Steve Spurrier certainly didn’t think much of his players. The coach flat-out questioned his team’s effort following its third straight loss.

“We’ve got to regroup. We’ve got to find out who really wants to play. I don’t know how much fight we had in our team tonight,” said Spurrier, whose team is 3-4 heading into its bye week. “We’ve got to find out who wants to compete and play the game because it was embarrassing the way we played, no question about it.”

The Redskins were a downtrodden bunch in their cramped locker room at Ralph Wilson Stadium. But it was hard to find any players who agreed with their coach’s assessment.

“In no way would I say my teammates didn’t give effort,” said quarterback Patrick Ramsey, who left the game in the fourth quarter with a bruised throwing hand and hip. “I’m not disagreeing with Coach Spurrier, but in no way would I ever say that about them.”
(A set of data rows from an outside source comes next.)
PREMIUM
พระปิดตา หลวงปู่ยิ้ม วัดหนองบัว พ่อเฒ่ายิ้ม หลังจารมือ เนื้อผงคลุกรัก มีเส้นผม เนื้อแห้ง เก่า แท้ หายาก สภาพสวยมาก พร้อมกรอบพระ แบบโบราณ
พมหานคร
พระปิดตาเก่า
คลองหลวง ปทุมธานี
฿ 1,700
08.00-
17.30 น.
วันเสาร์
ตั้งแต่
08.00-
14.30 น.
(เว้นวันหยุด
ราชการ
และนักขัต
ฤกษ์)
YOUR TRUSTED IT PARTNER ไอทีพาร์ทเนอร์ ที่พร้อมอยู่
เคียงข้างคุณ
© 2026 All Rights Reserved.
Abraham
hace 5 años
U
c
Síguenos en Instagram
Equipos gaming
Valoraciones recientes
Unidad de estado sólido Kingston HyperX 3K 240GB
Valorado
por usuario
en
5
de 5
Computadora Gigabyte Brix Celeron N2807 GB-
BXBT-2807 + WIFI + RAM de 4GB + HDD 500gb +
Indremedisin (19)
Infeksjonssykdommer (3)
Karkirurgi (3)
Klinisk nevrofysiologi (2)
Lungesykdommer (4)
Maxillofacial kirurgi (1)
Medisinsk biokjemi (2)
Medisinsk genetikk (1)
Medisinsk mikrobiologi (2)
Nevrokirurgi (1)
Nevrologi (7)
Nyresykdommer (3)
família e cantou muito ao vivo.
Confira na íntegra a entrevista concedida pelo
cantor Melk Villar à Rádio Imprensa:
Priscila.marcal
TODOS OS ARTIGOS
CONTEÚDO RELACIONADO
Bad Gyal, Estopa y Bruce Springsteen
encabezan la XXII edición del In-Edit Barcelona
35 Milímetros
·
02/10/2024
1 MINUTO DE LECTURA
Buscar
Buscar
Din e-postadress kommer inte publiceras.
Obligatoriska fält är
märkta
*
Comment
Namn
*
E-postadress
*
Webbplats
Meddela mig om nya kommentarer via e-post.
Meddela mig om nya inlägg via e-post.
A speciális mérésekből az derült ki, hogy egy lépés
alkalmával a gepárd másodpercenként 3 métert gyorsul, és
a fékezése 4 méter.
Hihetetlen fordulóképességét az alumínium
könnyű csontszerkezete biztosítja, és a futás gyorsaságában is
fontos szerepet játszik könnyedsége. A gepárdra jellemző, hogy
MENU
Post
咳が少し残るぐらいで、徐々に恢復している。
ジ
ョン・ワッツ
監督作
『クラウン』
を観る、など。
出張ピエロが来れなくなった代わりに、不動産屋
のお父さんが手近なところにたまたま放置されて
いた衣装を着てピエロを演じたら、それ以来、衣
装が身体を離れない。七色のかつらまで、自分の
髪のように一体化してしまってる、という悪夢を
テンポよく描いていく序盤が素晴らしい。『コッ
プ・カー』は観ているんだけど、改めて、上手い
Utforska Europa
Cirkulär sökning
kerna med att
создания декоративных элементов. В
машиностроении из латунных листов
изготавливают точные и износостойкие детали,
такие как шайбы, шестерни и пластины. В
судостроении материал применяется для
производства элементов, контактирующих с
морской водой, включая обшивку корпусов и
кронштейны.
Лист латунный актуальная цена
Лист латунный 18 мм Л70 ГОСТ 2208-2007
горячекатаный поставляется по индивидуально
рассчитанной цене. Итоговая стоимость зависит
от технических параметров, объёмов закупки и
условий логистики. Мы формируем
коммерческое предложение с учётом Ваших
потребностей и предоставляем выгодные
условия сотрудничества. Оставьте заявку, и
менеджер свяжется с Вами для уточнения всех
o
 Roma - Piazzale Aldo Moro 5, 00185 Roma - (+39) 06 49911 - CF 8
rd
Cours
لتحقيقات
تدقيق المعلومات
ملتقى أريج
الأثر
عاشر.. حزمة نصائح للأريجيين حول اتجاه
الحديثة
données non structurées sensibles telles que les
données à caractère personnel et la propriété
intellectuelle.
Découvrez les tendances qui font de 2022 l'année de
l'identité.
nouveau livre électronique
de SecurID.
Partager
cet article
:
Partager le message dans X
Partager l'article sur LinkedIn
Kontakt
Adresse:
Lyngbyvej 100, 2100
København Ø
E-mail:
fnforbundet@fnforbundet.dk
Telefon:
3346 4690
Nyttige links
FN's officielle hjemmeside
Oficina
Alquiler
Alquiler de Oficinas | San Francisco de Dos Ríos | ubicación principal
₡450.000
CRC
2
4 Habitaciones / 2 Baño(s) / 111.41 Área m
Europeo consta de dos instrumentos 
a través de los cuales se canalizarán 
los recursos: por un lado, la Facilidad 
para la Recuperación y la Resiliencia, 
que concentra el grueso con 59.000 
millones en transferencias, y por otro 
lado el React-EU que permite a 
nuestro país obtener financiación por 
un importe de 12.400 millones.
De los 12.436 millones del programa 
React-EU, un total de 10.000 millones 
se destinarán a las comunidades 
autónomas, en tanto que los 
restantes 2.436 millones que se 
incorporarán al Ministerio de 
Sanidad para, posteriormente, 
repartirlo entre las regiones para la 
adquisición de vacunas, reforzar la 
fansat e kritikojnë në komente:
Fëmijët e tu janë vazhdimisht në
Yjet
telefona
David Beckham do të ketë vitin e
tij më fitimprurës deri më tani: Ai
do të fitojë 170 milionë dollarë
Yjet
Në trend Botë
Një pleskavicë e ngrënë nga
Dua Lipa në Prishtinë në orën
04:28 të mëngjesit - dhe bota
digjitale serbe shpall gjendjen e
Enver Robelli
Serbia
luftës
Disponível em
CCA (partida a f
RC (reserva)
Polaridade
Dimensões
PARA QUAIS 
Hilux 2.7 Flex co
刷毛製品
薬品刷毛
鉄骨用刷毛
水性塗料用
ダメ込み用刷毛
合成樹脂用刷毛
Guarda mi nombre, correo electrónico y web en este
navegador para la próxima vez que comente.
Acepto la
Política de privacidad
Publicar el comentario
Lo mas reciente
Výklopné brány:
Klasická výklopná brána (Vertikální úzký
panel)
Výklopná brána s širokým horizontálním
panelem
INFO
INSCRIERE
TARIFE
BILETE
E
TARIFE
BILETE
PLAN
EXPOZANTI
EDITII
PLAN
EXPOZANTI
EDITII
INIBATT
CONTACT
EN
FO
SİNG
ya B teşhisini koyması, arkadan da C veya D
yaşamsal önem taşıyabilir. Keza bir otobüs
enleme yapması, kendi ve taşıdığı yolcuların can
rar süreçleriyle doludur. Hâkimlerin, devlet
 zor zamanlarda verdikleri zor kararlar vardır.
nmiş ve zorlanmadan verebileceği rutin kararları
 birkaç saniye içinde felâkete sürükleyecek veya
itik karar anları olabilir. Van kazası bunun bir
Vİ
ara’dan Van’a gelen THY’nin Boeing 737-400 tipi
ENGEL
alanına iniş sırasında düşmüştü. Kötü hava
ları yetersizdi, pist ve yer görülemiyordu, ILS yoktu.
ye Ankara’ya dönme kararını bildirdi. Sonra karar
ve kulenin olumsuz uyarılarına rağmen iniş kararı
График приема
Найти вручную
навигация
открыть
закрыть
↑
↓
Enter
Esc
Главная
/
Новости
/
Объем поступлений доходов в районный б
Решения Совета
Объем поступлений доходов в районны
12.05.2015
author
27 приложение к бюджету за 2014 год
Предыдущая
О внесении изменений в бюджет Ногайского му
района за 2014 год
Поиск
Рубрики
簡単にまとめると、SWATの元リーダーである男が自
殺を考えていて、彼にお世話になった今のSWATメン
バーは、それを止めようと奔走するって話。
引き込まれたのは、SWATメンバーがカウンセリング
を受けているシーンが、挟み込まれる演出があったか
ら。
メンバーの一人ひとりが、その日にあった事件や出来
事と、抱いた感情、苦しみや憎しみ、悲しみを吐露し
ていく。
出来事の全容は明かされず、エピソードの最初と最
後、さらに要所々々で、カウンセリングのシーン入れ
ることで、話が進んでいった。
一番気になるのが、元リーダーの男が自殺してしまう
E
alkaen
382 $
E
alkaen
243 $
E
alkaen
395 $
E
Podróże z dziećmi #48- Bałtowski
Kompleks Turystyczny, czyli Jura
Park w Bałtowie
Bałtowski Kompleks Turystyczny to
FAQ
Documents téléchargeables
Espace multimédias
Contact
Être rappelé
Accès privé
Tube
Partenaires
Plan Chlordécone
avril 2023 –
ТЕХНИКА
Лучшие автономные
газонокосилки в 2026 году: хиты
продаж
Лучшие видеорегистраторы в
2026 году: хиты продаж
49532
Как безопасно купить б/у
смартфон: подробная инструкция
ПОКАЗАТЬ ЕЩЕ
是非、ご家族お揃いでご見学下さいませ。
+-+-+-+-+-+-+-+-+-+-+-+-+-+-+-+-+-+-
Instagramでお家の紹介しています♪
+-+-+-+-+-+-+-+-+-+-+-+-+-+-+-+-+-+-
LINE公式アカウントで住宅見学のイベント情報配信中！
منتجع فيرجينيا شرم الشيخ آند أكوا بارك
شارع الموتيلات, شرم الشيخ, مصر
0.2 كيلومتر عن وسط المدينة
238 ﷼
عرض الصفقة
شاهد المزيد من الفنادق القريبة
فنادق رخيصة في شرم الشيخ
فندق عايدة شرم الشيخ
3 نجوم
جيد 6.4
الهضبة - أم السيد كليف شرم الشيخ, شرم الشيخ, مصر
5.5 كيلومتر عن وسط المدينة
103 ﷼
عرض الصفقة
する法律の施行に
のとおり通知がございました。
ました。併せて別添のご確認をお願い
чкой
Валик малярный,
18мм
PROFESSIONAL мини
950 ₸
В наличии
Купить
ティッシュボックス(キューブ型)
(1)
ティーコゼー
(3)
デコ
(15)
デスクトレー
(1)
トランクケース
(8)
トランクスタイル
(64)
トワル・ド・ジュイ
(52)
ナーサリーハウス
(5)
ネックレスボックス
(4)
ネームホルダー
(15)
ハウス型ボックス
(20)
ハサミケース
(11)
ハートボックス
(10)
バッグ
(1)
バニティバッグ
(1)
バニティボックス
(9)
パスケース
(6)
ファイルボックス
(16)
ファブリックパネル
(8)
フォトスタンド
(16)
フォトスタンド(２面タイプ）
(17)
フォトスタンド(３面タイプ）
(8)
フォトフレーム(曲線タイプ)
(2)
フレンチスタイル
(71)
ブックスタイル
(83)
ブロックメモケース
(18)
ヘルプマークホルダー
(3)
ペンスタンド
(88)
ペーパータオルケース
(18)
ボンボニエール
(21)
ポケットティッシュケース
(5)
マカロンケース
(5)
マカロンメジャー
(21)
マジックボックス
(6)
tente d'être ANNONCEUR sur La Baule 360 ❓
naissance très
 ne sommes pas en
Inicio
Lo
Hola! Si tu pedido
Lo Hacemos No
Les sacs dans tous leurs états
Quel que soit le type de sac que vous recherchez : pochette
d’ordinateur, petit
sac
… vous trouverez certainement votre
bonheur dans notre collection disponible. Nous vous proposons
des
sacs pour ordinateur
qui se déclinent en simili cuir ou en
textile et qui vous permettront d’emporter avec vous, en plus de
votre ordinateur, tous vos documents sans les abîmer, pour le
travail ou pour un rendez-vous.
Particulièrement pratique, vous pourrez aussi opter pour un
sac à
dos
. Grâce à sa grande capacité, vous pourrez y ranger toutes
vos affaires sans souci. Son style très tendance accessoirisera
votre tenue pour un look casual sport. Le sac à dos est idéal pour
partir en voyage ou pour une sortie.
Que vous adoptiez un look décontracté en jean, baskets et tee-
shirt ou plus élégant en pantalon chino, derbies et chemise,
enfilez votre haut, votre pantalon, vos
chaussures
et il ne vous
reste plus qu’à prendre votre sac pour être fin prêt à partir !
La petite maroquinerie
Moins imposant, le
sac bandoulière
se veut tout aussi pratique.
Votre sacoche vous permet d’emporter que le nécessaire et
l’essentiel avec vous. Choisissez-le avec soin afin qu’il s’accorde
Said linebacker LaVar Arrington: “I can’t speak for everybody. I didn’t ever quit fighting. I’ll tell you that I’m embarrassed, but I don’t ever quit fighting. I’ll come out of the game before I quit fighting.”

Given the Redskins’ lackadaisical performance in a game they knew they had to win, Spurrier’s postgame criticisms were hardly surprising.

The Redskins did little to convince coaches and fans alike that they can turn their once-promising season around. Their fourth loss in their last five games bore plenty of similarities to the ones that preceded it.

Washington committed mistake after mistake (including nine penalties) and offered up little protection for its quarterbacks. Ramsey spent most of the day avoiding defensive linemen and wound up completing only nine of 26 passes for 115 yards before leaving after he took his 10th hit of the game.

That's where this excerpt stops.